Drink when either candidate:
• Uses the phrase “war on terror.” Drink twice if either claims or denies a connection between al-Qaida and Iraq. Hang your head in shame if either uses Sept. 11 as a political platform.
• Invokes an anecdote about how he just visited with John and Jane Doe from Hometown, U.S.A., in the answer to a question. No, don’t take a drink—throw your entire beverage at the television screen.
• Actually talks favorably about the lower classes. Or homosexuals.
• Mentions job outsourcing, tax loopholes, Medicare, the rising number of uninsured Americans, or the amount of jobs lost or created over the last year.
• Accuses the other of sending mixed messages or demeaning America’s troops and allies.
• Claims that he is above the mudslinging.
• Mentions Yale.
• Compliments any member of the other’s family.
• Cites figures estimating the cost of the war in Iraq. Drink 90 percent of your beverage if either claims or denies that America bears 90 percent of the war’s cost or the war’s casualties.

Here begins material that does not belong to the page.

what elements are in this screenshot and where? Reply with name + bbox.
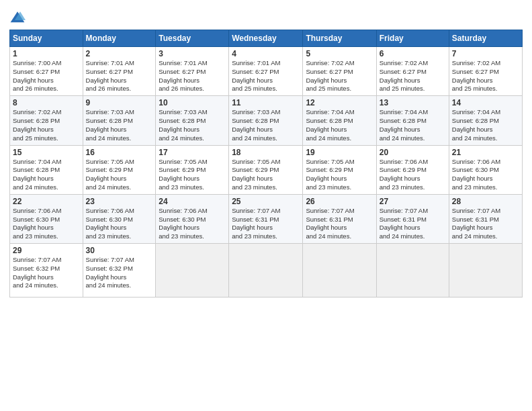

• Cites figures estimating the current deficit. Look longingly at your beverage, but do not drink, if neither explains how continuing to spend money the country doesn’t have is economically possible.
• Says his opponent doesn’t support U.S. troops in the war on terror. Drink 87 billion times if either candidate mentions the October 2003 vote for military funding.
Rich, L. E. (2004, October 8). Not much more than games at Electoral College. The Colorado Statesman, p. 13.